ProviderKit is a simple utility for creating an abstraction layer between various third-party services (usually via API) and your application's code.

It contains some conventions and utilities for making this easier. Think of it as a way to create simple wrappers on top of third-party APIs, but also a way to make those consistent across 'providers' of the same type.

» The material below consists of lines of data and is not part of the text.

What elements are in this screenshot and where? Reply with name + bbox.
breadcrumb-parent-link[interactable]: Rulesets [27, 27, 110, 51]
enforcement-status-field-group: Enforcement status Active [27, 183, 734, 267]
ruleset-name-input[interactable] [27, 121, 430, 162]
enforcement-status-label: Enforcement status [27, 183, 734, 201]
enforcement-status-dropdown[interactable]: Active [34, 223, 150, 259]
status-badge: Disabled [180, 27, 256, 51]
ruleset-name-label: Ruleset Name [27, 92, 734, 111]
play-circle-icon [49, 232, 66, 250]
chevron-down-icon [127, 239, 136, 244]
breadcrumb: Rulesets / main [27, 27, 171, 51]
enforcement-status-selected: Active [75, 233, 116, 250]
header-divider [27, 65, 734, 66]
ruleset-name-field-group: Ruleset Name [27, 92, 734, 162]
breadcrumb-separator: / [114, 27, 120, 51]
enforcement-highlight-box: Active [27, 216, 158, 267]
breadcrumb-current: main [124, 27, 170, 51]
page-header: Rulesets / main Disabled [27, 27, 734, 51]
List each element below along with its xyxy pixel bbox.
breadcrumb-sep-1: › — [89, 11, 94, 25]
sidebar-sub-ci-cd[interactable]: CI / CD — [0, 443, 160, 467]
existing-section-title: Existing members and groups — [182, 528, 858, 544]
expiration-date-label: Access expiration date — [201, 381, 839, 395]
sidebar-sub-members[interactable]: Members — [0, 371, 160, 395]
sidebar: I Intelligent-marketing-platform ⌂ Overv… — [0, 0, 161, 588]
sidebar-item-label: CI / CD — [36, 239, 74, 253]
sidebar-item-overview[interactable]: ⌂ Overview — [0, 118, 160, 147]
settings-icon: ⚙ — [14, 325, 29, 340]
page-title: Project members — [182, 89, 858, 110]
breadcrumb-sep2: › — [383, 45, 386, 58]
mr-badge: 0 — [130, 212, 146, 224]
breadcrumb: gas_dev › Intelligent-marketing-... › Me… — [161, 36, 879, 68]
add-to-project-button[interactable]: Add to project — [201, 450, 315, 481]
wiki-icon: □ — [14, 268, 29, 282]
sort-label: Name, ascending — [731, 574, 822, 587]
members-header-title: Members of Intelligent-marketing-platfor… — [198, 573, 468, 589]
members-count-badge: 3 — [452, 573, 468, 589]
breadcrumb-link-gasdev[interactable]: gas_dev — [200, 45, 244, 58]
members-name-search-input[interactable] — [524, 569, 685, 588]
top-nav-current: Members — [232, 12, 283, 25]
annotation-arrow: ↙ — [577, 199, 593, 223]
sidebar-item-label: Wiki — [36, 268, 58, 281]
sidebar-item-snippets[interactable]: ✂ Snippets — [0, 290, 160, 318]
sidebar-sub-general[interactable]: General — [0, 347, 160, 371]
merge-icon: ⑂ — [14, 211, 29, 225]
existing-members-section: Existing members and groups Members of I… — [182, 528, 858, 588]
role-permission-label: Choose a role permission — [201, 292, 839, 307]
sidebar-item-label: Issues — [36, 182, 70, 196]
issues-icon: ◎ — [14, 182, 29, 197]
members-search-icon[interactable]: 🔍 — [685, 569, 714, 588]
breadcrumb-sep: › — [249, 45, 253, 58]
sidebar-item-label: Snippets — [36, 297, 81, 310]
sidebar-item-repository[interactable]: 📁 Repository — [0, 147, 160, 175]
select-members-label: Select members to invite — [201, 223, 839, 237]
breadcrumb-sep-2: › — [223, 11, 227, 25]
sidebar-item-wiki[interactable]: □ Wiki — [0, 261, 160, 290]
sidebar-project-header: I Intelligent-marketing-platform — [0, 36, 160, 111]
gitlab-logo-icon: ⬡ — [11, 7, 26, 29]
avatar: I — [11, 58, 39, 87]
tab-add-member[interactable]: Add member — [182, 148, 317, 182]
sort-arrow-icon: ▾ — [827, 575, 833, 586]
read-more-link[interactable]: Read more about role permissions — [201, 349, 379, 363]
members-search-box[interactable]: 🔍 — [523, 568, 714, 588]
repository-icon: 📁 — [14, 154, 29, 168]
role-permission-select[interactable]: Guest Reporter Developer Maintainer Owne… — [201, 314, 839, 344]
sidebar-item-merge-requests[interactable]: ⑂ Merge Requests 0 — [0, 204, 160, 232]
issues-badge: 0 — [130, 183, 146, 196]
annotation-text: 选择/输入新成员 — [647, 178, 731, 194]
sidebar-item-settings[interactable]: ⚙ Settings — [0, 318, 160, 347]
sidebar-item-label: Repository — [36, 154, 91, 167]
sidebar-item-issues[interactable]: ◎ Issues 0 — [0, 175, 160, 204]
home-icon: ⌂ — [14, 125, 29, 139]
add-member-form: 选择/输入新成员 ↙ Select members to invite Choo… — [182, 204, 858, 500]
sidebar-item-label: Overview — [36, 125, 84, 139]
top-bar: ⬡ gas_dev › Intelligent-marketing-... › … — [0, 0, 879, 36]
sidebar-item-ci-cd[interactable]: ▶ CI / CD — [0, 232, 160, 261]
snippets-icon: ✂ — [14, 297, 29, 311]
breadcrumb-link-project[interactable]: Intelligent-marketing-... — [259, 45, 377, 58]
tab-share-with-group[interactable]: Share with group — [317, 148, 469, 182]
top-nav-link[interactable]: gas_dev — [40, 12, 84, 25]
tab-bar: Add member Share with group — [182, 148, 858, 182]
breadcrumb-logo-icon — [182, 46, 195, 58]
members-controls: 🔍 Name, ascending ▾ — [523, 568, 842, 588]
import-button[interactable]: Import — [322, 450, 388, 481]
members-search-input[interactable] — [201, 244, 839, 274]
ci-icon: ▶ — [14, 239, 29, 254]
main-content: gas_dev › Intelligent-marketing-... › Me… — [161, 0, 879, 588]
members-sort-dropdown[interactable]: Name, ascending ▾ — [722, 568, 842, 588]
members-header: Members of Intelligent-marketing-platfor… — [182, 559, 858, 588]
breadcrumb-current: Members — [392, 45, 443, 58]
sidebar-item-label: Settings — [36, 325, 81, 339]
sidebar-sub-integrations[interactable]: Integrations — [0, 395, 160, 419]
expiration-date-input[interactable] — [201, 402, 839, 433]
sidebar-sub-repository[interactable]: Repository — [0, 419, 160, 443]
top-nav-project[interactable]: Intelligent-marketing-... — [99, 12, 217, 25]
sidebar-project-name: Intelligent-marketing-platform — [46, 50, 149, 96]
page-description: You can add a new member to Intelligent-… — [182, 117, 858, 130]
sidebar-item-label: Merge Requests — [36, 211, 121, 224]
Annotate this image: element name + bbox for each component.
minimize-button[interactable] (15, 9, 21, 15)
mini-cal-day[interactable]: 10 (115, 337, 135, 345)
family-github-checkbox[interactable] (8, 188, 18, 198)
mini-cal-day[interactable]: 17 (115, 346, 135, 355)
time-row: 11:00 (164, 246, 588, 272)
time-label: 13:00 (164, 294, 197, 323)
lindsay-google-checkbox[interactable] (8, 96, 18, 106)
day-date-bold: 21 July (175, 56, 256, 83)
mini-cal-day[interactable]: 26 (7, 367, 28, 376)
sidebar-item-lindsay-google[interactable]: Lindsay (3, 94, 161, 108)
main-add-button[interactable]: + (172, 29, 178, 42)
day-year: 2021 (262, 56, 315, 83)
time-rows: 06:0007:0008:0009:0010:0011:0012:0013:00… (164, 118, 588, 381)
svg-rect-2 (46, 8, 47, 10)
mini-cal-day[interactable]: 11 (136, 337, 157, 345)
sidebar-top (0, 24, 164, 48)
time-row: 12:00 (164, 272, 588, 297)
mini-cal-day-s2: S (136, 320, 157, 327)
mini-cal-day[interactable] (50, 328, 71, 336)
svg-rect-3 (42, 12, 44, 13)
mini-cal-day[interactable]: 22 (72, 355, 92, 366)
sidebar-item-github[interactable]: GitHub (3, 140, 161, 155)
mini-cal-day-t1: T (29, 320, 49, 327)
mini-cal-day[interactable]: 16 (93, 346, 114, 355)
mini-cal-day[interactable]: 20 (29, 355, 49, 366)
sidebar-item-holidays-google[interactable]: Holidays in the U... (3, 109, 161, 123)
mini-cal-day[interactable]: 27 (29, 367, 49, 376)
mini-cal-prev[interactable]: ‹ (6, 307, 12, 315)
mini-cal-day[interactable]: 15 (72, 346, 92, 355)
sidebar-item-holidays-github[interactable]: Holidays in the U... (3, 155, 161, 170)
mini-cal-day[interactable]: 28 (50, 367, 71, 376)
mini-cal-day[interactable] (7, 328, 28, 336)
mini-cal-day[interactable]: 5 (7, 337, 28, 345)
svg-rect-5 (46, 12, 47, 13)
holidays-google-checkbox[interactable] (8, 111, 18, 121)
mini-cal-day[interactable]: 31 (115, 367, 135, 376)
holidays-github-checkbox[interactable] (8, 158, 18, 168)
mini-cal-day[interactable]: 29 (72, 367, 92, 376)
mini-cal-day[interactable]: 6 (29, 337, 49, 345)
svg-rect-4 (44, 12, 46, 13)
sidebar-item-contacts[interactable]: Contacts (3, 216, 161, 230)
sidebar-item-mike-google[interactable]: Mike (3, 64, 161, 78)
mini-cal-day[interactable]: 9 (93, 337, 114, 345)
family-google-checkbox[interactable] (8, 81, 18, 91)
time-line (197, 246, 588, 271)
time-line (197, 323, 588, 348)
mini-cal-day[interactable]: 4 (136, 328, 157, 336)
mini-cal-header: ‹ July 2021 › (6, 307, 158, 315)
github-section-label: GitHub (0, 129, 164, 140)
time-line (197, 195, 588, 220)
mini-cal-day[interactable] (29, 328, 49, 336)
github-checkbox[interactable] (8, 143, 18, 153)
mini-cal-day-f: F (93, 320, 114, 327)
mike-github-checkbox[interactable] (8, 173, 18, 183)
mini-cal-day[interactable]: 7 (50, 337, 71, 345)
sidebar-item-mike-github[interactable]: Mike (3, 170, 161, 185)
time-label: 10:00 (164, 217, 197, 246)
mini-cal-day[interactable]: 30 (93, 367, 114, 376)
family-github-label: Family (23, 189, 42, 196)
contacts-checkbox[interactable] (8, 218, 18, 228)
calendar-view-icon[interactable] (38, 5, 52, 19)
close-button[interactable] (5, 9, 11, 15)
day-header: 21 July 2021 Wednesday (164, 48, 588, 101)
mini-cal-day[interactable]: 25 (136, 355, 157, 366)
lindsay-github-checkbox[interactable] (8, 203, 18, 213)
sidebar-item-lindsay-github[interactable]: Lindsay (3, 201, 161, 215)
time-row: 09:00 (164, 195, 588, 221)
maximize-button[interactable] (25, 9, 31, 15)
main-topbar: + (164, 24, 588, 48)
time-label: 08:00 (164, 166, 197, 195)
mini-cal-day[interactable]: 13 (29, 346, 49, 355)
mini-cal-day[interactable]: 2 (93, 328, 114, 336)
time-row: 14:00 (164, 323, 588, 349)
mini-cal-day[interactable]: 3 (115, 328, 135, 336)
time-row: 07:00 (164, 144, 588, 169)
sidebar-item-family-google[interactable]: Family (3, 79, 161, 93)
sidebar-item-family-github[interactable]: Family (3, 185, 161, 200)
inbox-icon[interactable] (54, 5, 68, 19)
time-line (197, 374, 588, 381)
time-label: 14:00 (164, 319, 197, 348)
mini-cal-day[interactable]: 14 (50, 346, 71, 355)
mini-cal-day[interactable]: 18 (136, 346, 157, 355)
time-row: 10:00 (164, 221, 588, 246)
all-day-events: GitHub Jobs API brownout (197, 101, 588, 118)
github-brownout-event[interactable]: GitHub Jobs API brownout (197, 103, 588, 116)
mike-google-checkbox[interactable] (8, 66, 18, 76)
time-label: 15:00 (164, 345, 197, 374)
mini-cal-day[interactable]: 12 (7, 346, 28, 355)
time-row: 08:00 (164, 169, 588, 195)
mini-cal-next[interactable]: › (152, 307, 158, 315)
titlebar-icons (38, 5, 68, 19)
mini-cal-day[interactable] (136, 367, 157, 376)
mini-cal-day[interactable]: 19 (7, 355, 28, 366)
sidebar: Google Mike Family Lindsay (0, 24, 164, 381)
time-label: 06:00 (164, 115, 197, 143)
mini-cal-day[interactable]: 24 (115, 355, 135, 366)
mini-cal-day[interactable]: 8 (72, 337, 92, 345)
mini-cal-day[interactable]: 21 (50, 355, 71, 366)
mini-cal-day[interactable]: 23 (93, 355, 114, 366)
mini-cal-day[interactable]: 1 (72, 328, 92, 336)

For example, say you support payments from multiple third-party services like Stripe or PayPal. In each of those services we'll need to handle customers, subscriptions, and payments. Here's how we could interface with that using ProviderKit:

# customer 1 uses Stripe
user = User.create(provider: :stripe, ...)
user.provider.customers.get(id: user.customer_key) # => { id: "cus_Nff" }

# customer 2 uses PayPal
user2 = User.create(provider: :paypal)
user.provider.customers.get(id: user.customer_key) # => { id: "abc-123" }

Then anywhere in your code where you have business logic that requires a customer the code is consistent, but each individual provider contains its custom code to deal with that provider's details. Here's what the 'get customer' logic could look like inside of a provider's configuration:

module StripeProvider
  class Customers
    def get(id:)
      stripe_customer = Stripe::Customer.retrieve(id)

      {
        id: stripe_customer.id,
        # ... etc
      }
    end
  end
end

This library was originally developed for this exact use case, but we use it for a bunch of different provider types including linking multiple CRM tools, ecommerce providers, and many more.

Generator

Use the generator to create a new provider:

rails g provider my_provider_name

Capabilities

Providers have 'capabilities' to determine what types of things they can do. Each provider registers those capabilities within the provider setup itself. For example, the Customers class above would likely be registered within the StripeProvider like this:

module StripeProvider
  class Provider

    include ProviderKit::Capable

    capable_of :subscriptions, with: Customers

  end
end

This registration offers some nice reflection methods, so you can determine at runtime which features a particular provider allows. For example, Stripe has a customers search endpoint but PayPal does not. So we can build the search feature into StripeProvider:

module StripeProvider
  class Customers
    def search(query:)
      customers = Stripe::Customer.search(query:)

      customers.map do |customer|
        {
          id: customer.id,
          name: customer.name,
          # ...
        }
      end
    end
  end
end

Then we can check it at runtime to make sure the provider is capable of this action:

if user.provider.capable_of?(:customers, :search)
  user.customers.search(query: 'john@example.com')
else
  []
end

This is a primitive example but it's a powerful concept!

Credentials

Rails credentials can be used within the context of a provider's capability methods. By convention, store each provider's credentials in this format:

# rails credentials:edit

providers:
  provider_name_here:
    secret_key: abc123

  stripe:
    secret_key: sk_1234

Then they can be used anywhere in a provider:

module StripeProvider
  class Customers
    def get(id:)
      # you probably should put this in an initializer instead
      # so it doesn't need to be in every method,
      # but it does work!
      Stripe.api_key = credentials.secret_key

      # ...
    end
  end
end

A Work In Progress

This gem has been in production since 2019, so it's battle tested, but not very well spec-tested. It's an ongoing work in progress. If you find it helpful, go for it, I'm very open to contributions. But it's presented as-is, and probably won't be very actively maintained other than ensuring it works with new versions of Ruby and Rails.